In the following video this monk said that consuming alcohol is a latter addition to the fifth precept and hence not part of the Noble Eightfold Path. I wish to know your thoughts on this.


  • Does the monk really say that it is "hence not part of the Noble Eightfold Path"?
    – ChrisW
    Sep 28, 2017 at 22:41
  • yes. Why don't you listen to it? The video starts at this particular point.
    – SarathW
    Sep 28, 2017 at 22:43
  • I only listened from time 52:43 through 53:34 (talking about precepts), and stopped there when his next topic was going to be about the Vinaya.
    – ChrisW
    Sep 28, 2017 at 22:48
  • It is in counter 52.59. he said liqueur not alcohol.
    – SarathW
    Sep 28, 2017 at 23:05
  • He says, "So only 7 precepts. Is the liquor precept there? It's not there. So liquor precept was put in later. ... ... Three body precepts and 4 verbal precepts." No mention there of the eightfold path.
    – ChrisW
    Sep 28, 2017 at 23:10

2 Answers 2


Without watching the video, I think it is a late addition.

It was noticeable when writing this answer that several of those core suttas (MN 9; DN 31; SN 55.7) identify four precepts.

It apparently wasn't among the first of the Vinaya rules either (see this origin story).

I do think alcohol is problematic though, in my experience: better to avoid it.

  • In regard to Vinaya, Buddha is the one who imposed this rule not to consume alcohol.
    – SarathW
    Sep 28, 2017 at 21:51
  • Yes but he imposed it on bhikkhus: which I guess means that the early/earliest Sangha existed even before he imposed this rule.
    – ChrisW
    Sep 28, 2017 at 21:55
  • I agree. Buddha imposed rules as he goes. It does not mean late additions are less relevant to earlier ones.
    – SarathW
    Sep 28, 2017 at 22:21

Upasaka Sarath,

The custom of asking for precepts, and most explanations about them, and how to train, including all the factor things, are later developments: to sort out something easier to catch by many, even not having found the prerequisite of right resolve.

Instances where the Buddha counted all five are few.

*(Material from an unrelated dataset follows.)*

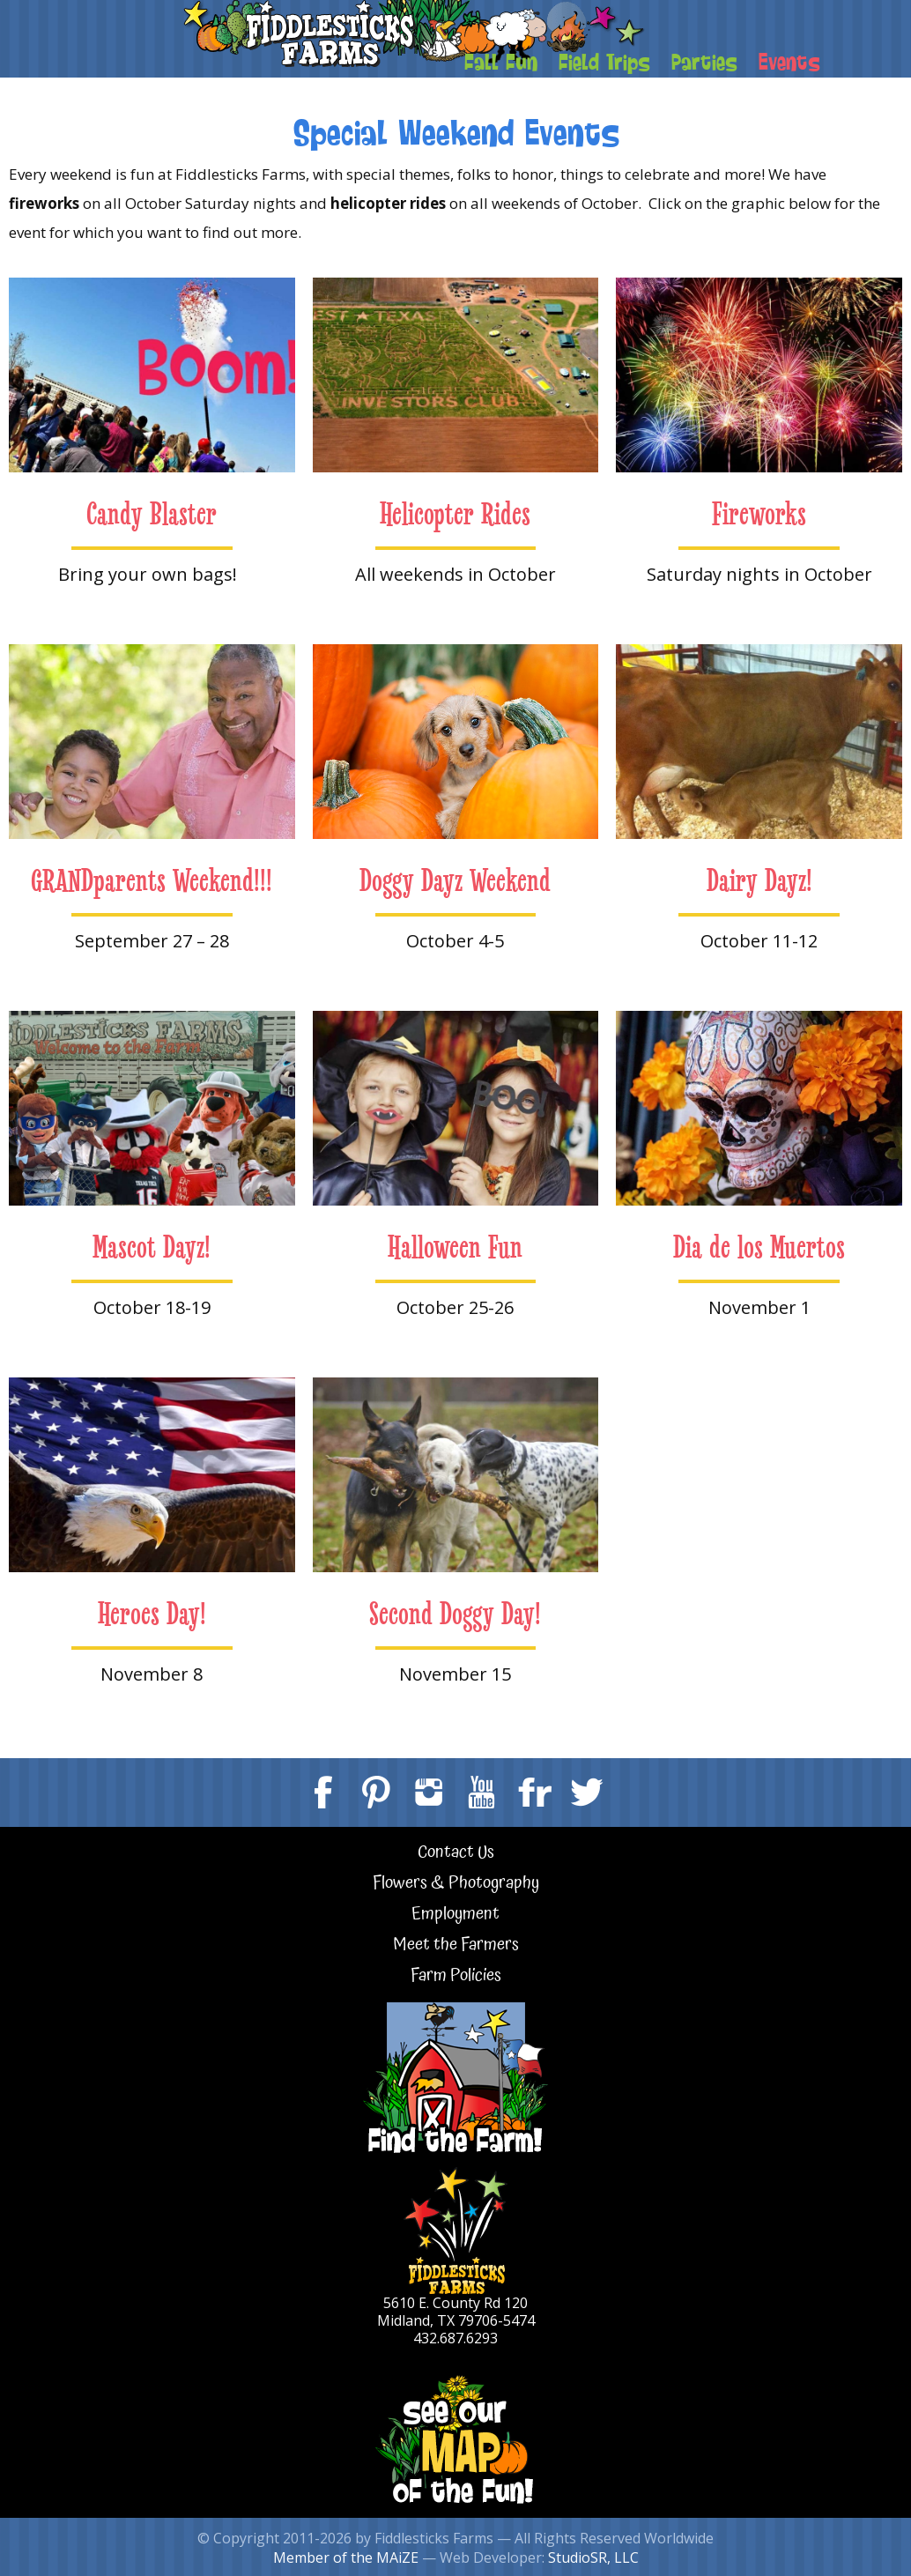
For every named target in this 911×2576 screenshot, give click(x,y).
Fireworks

Mostly he would speak "only" about the first four, since those are the "real" outwardly actions. Yet he did also often point out the drawbacks of intoxication: it is intoxication which is actually the obstacle, the antidote of right resolve, and it has many layers. He therefore was in all ways eager to encourage on the subject of intoxication: and since (with intoxication) it is not possible to gain right resolve or to have right resolve, it is clear that intoxication is an obstacle for the eightfold path, the most gross: by taking physical food to maintain such.

As for the Silas, conduct that at least provides possible best relations and security in a community, they are not only given for gaining the highest goal, since the Buddha knew that very few beings would strive for it.

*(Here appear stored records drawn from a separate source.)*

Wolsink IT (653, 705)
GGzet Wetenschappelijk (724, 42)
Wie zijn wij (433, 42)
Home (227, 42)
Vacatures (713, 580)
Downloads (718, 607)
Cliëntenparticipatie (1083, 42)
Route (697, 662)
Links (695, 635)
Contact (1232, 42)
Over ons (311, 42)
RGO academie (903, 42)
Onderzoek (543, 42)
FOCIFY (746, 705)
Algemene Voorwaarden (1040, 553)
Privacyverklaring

If seeking this virtue within the four precepts, one actually finds it in the 3rd: "Kamesu", later "Abrahmacariya".

One also does not find it directly in the main precepts of monks, which also display "only" the four. But again, intoxication, gross or subtle, is always the root of transgressing the basic four.

Look here, who much breaking of the precepts is done but intoxicating with becoming and being on BSe. The more people are addicted to it, use such a substance for relaxation, the more they tend to real worse thing.

At least intoxication makes crazy, and is the cause of an existence of being a fool and/or have crave mental lacks.

So for a virtuous lay-person, following the Buddha, wishing to attain the path within, not only at the end of ones live, having a secure dwelling and most secure future destination, indoxication, that causes heedlessness, lack of conscience, has to be avoided. It's part of the duties for lay people, is sad in the Dhammika ("Buddhist") - Sutta, and of course, a person having entered the stream whould not deliberatly indoxicate himself, in a way that it becomes root for breaking the precepts, would not give deliberatly signs of approve indoxications as well.

The linked Sutta should possible cut away the believe that the Buddha approved indoxitation for what ever aspiration within his Sasana, good wandering on, avoiding downfall or liberation, all paths in this world, following him.

And, being indoxicated, it is not possible to gain path or fruit, therefore, avoiding the indoxication with means which cause heedlessness, is part of the Noble Eightfold Path for having delivering effects.

Appamāda !

(Possible later edition on the answer, as well as space for further questions and discussion, is given consciously here.)

[Note: this is a gift of Dhamma and not meant for commercial use or other wordily gains, also not for getting indoxicated but to become sober and gain release.]